Pen names, which are often called pseudonyms, are a tool that writers have used for many generations. It is either an alteration of their real name or a fictitious name that is used to create a distinctiveness for the work being produced. You may not know Samuel Clemens, for example, but you very likely know his pen name “Mark Twain.”
Pen names are also used to disguise gender, allow an author to distance themselves from previous works, or to even give an author a level of protection against retribution or negativity because of what they’ve written. Some writing groups will also use a pen name to create a singular author for the presentation of the book instead of listing every writer involved.
Sometimes the pen name is common knowledge. J.K. Rowling, author of the Harry Potter series of books, uses the pen name “Robert Galbraith.” This may occur because of the author admitting their pen name or through a discovery process – after all, a writer’s voice is fairly unique.
When Is a Pen Name Permitted to Be Used?
Authors will often use pen names if their real name could be confused with someone else who may be famous or a notable writer in their own right. A classic example of this is Winston Churchill, who would become a famous British politician. He published using his middle initial “S” to differentiate his work from American writer Winston Churchill, who had published works like The Celebrity and Richard Carvel.
An author who writes in different genres or formats will often use a pen name to keep their works separated from one another. Many times there is no intent to hide their identity. Author Nora Roberts even published books that specifically stated “Nora Roberts, writing as J.D. Robb.” This is done as more of a marketing purpose than to disguise the writing. It creates separation in the mind of the reader, preventing previous stories or articles from bleeding through to the reader.
A pen name is also permitted when writers are producing a lot of work. Certain authors are very prolific and may have multiple items being marketed simultaneously. Instead of having 5 different works by “John Smith” on the market to compete with each other, having 5 different author names allows for separation for the reader. Stephen King, for example, used to publish under the pen name Richard Bachman because his publisher didn’t think people would buy more than one book from a single author in a single year.
Those are clear examples of a pen name being permitted.
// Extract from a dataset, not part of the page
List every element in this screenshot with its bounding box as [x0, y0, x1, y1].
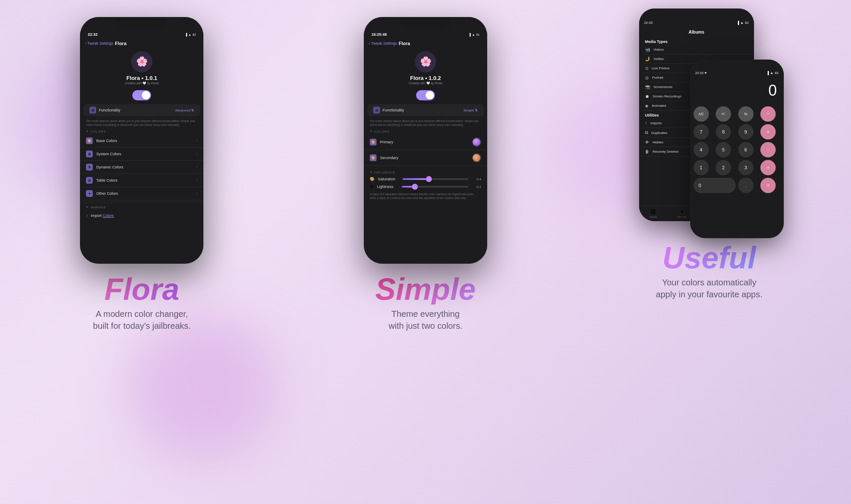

In reality, any author can choose to use a pen name for any reason they wish.
When an Author and Their Name Doesn’t Suit a Genre
Sometimes an author chooses to use a pen name because they believe their real name isn’t a good reflection of their preferred genre. One of the most famous examples of this is from an author named Pearl Gray.
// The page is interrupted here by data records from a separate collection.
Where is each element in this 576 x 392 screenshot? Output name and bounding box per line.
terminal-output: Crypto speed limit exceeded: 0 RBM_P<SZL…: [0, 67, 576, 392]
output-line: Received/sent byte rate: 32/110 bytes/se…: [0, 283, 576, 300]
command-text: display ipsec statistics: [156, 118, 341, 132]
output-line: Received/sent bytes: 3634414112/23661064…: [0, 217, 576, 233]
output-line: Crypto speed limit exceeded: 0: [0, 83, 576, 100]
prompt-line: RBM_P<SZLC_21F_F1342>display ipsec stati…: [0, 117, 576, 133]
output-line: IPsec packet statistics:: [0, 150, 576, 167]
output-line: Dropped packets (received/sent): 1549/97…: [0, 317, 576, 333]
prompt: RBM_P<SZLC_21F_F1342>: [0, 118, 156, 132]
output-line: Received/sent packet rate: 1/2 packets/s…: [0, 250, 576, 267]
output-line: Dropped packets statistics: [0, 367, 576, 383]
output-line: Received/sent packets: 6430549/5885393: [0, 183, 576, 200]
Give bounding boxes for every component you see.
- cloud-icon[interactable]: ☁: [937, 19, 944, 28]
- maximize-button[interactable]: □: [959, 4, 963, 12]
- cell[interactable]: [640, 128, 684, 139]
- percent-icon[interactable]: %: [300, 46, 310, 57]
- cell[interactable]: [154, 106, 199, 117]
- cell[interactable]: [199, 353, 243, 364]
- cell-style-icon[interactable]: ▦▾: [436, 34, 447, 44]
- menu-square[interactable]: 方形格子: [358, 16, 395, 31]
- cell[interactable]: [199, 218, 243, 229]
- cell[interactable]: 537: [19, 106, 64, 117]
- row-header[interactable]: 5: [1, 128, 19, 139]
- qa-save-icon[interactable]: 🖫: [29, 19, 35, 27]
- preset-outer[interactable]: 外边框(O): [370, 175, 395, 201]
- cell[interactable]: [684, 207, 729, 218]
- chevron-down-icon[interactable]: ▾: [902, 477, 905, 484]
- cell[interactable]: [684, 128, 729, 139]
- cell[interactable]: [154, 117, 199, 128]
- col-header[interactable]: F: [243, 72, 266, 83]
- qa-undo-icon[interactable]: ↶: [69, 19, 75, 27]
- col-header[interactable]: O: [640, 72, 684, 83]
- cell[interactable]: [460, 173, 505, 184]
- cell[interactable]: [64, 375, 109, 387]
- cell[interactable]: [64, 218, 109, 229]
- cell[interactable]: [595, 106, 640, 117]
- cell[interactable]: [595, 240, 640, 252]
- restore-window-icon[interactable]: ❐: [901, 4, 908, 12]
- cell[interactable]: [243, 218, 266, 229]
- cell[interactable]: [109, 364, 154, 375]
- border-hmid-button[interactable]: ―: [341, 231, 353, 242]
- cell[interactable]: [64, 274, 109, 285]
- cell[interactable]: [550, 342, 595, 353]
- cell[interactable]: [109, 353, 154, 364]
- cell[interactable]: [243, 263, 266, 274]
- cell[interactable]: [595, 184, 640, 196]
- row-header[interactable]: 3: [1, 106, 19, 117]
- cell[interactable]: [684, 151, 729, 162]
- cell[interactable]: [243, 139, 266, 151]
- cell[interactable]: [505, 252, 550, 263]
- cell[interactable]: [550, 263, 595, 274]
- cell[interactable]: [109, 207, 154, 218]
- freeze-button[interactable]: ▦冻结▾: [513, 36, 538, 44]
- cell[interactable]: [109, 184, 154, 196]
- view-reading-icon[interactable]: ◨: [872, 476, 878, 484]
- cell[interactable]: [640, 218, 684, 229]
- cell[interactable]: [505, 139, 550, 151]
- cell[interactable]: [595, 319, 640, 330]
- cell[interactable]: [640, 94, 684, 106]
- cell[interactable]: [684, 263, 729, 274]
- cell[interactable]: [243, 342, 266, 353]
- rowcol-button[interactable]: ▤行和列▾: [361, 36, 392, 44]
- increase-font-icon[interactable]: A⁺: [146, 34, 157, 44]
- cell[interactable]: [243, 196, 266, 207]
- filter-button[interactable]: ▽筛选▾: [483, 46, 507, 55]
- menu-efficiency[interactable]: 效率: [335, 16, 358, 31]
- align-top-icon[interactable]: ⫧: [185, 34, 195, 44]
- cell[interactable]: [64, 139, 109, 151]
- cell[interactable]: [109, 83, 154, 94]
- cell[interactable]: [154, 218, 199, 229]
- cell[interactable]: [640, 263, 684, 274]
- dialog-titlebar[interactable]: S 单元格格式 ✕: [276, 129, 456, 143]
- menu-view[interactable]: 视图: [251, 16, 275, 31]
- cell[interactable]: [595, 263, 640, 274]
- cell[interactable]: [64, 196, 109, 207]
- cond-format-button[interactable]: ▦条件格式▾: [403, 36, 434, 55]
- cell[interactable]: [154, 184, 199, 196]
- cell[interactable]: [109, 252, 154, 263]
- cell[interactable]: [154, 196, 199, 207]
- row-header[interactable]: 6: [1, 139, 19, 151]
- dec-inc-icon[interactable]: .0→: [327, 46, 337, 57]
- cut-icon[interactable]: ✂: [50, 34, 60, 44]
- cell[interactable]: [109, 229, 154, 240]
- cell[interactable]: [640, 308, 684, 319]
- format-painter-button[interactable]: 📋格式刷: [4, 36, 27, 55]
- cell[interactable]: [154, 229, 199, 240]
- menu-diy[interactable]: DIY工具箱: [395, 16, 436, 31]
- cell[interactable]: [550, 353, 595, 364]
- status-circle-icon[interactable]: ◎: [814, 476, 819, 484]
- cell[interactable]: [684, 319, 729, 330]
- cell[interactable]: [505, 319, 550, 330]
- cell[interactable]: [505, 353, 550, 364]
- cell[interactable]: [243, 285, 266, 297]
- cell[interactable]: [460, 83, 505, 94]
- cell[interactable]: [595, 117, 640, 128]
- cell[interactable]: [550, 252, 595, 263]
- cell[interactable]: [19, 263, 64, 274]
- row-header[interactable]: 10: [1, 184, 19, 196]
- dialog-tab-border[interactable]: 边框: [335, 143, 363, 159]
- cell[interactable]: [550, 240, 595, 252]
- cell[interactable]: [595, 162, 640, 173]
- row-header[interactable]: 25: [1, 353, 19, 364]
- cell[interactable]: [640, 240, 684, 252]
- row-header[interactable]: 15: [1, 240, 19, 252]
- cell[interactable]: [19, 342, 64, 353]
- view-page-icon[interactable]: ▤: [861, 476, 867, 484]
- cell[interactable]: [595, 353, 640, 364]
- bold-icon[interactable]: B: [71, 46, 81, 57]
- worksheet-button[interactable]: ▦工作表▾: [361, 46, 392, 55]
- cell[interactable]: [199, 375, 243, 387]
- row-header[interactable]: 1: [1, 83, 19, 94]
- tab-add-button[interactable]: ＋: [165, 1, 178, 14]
Gray loved to write Westerns. He is one of the most prolific Western writers of all time. Except you may not know him by his real name. His books were all published under the pen name of Zane Grey.
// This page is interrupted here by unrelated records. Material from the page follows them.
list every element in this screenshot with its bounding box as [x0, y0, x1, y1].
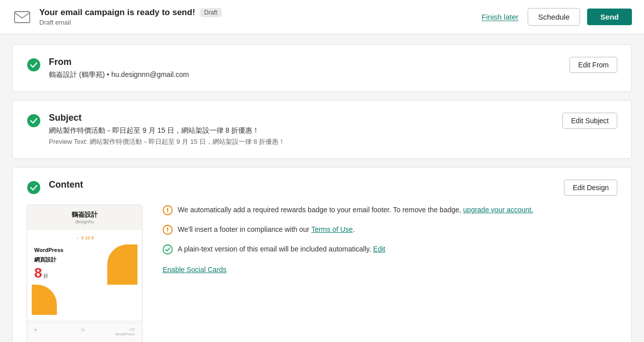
finish-later-button[interactable]: Finish later [479, 10, 520, 24]
warning-icon-1 [163, 205, 173, 215]
subject-value: 網站製作特價活動－即日起至 9 月 15 日，網站架設一律 8 折優惠！ [49, 126, 617, 135]
main-content: From 鶴崙設計 (鶴學苑) • hu.designnn@gmail.com … [0, 34, 644, 342]
preview-footer-brand: WordPress [34, 332, 135, 336]
send-button[interactable]: Send [587, 9, 632, 25]
content-section-header: Content [27, 180, 617, 195]
from-value: 鶴崙設計 (鶴學苑) • hu.designnn@gmail.com [49, 70, 617, 79]
preview-yellow-shape-2 [32, 285, 57, 315]
info-text-plaintext: A plain-text version of this email will … [178, 244, 385, 254]
warning-icon-2 [163, 225, 173, 235]
header-title-text: Your email campaign is ready to send! [39, 8, 195, 18]
info-item-rewards: We automatically add a required rewards … [163, 205, 617, 215]
upgrade-account-link[interactable]: upgrade your account. [463, 206, 533, 214]
svg-point-11 [163, 245, 172, 254]
info-item-footer: We'll insert a footer in compliance with… [163, 224, 617, 235]
edit-from-button[interactable]: Edit From [569, 57, 617, 73]
svg-rect-0 [15, 12, 30, 23]
edit-subject-button[interactable]: Edit Subject [562, 113, 617, 129]
preview-text-block: WordPress 網頁設計 8 折 [34, 244, 135, 282]
subject-title: Subject [49, 113, 617, 123]
preview-main-text-2: 網頁設計 [34, 256, 135, 264]
terms-of-use-link[interactable]: Terms of Use [311, 225, 352, 233]
email-preview-image: 鶴崙設計 designhu － 9 15 8 WordPress 網頁設計 [27, 205, 142, 342]
subject-body: Subject 網站製作特價活動－即日起至 9 月 15 日，網站架設一律 8 … [49, 113, 617, 146]
preview-footer-dots: ● 11 CP [34, 327, 135, 332]
subject-preview: Preview Text: 網站製作特價活動－即日起至 9 月 15 日，網站架… [49, 137, 617, 146]
preview-number-suffix: 折 [43, 273, 48, 280]
svg-point-2 [27, 58, 40, 71]
subject-check-icon [27, 114, 41, 128]
info-text-footer: We'll insert a footer in compliance with… [178, 224, 355, 235]
svg-point-7 [167, 212, 168, 213]
enable-social-cards-link[interactable]: Enable Social Cards [163, 266, 227, 274]
svg-point-4 [27, 181, 40, 194]
from-body: From 鶴崙設計 (鶴學苑) • hu.designnn@gmail.com [49, 57, 617, 79]
draft-badge: Draft [200, 8, 222, 17]
preview-label: Preview Text: [49, 138, 88, 145]
header-actions: Finish later Schedule Send [479, 8, 632, 26]
header-left: Your email campaign is ready to send! Dr… [12, 7, 222, 27]
check-icon-plaintext [163, 244, 173, 254]
content-title: Content [49, 180, 83, 190]
edit-plaintext-link[interactable]: Edit [373, 245, 385, 253]
header-subtitle: Draft email [39, 19, 222, 26]
from-section: From 鶴崙設計 (鶴學苑) • hu.designnn@gmail.com … [12, 44, 632, 92]
preview-header: 鶴崙設計 designhu [27, 205, 142, 230]
content-check-icon [27, 181, 41, 195]
preview-footer: ● 11 CP WordPress [27, 323, 142, 340]
info-item-plaintext: A plain-text version of this email will … [163, 244, 617, 254]
info-text-rewards: We automatically add a required rewards … [178, 205, 533, 215]
footer-dot-3: CP [129, 327, 135, 332]
info-panel: We automatically add a required rewards … [163, 205, 617, 274]
preview-text: 網站製作特價活動－即日起至 9 月 15 日，網站架設一律 8 折優惠！ [90, 138, 285, 145]
header: Your email campaign is ready to send! Dr… [0, 0, 644, 34]
header-title: Your email campaign is ready to send! Dr… [39, 8, 222, 18]
svg-point-3 [27, 114, 40, 127]
content-layout: 鶴崙設計 designhu － 9 15 8 WordPress 網頁設計 [27, 205, 617, 342]
content-section: Content Edit Design 鶴崙設計 designhu － 9 15… [12, 167, 632, 342]
header-title-block: Your email campaign is ready to send! Dr… [39, 8, 222, 26]
schedule-button[interactable]: Schedule [528, 8, 581, 26]
footer-dot-1: ● [34, 327, 37, 332]
from-check-icon [27, 58, 41, 72]
preview-content-area: WordPress 網頁設計 8 折 [34, 244, 135, 315]
email-campaign-icon [12, 7, 32, 27]
from-title: From [49, 57, 617, 67]
footer-dot-2: 11 [81, 327, 85, 332]
preview-number: 8 [34, 266, 42, 280]
preview-logo-main: 鶴崙設計 [34, 210, 135, 219]
edit-design-button[interactable]: Edit Design [564, 180, 617, 196]
subject-section: Subject 網站製作特價活動－即日起至 9 月 15 日，網站架設一律 8 … [12, 100, 632, 159]
preview-date-line: － 9 15 8 [34, 235, 135, 241]
preview-body: － 9 15 8 WordPress 網頁設計 8 折 [27, 230, 142, 320]
preview-logo-sub: designhu [34, 219, 135, 224]
preview-main-text-1: WordPress [34, 246, 135, 254]
svg-point-10 [167, 231, 168, 232]
email-preview: 鶴崙設計 designhu － 9 15 8 WordPress 網頁設計 [27, 205, 142, 342]
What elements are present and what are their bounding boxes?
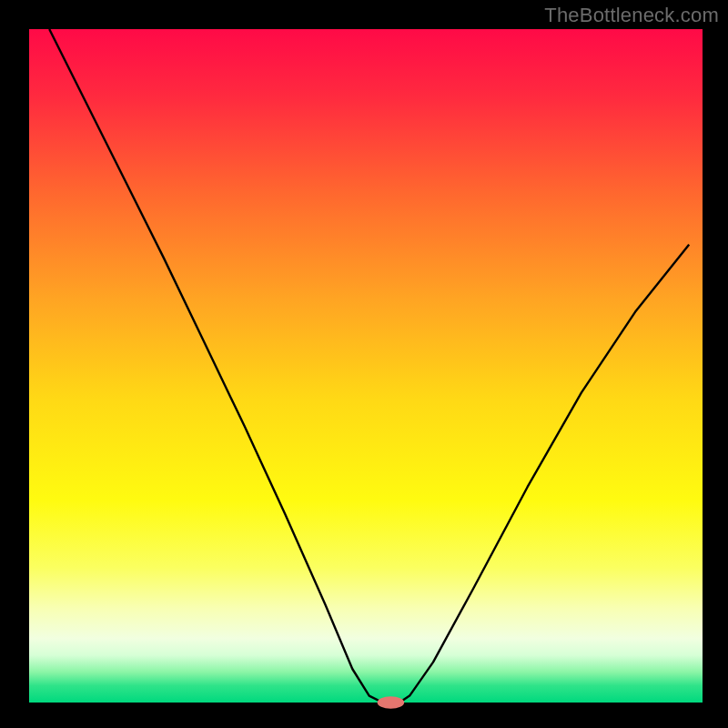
watermark-text: TheBottleneck.com — [544, 4, 719, 27]
chart-frame: TheBottleneck.com — [0, 0, 728, 728]
plot-background — [29, 29, 703, 703]
bottleneck-chart — [0, 0, 728, 728]
optimal-range-marker — [378, 696, 405, 708]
There may be legitimate reasons why an author may choose to use a pen name for their books because of the genre as well. Author Julie Woodcock, for example, writes romance novels. Instead of having people getting caught up in the double entendre of her name, she chooses to write under the pen name of Angela Knight.
In one famous example, author Romain Gary started writing under a pen name and had a relative pretend to be the author. This allowed him to one a French literary prize twice, which was not actually allowed.
Does a Pen Name Make Sense to Use?
A pen name makes sense to use if your real name is difficult to say, may create confusion for the reader, or could draw attention away from the material being used. When you are published as an author, your name becomes your brand. That brand must make sense for what you’ve written. If it does not, then a pen name is a good way to keep getting your work published.
But a pen name isn’t absolutely necessary. You can make slight alterations of your current name, add a middle initial, or change how your name is spelled to create the results you need. That way you can embrace your inner Samuel Clemens so that your work can embrace its inner Mark Twain.